[TO DO]
Every line in the data below that holds "Trnava" should be found and copied.

(Stored records)

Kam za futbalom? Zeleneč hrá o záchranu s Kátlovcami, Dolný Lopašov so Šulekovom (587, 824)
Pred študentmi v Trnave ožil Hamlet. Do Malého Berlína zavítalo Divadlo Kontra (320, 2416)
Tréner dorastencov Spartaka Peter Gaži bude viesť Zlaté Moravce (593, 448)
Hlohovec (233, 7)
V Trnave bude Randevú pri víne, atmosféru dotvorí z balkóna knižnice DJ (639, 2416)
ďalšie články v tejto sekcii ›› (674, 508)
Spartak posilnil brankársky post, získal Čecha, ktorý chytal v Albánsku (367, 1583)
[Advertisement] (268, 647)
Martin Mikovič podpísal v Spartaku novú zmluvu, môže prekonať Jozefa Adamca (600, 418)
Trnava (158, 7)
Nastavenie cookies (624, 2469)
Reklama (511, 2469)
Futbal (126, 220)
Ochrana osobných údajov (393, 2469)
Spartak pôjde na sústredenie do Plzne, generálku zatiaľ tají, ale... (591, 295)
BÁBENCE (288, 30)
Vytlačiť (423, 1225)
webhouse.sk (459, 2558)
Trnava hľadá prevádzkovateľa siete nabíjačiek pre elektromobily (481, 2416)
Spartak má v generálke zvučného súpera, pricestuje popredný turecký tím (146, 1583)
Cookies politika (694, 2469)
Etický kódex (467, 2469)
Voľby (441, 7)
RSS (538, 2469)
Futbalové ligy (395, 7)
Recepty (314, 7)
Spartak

[ANSWER BELOW]
Trnava (158, 7)
Trnava hľadá prevádzkovateľa siete nabíjačiek pre elektromobily (481, 2416)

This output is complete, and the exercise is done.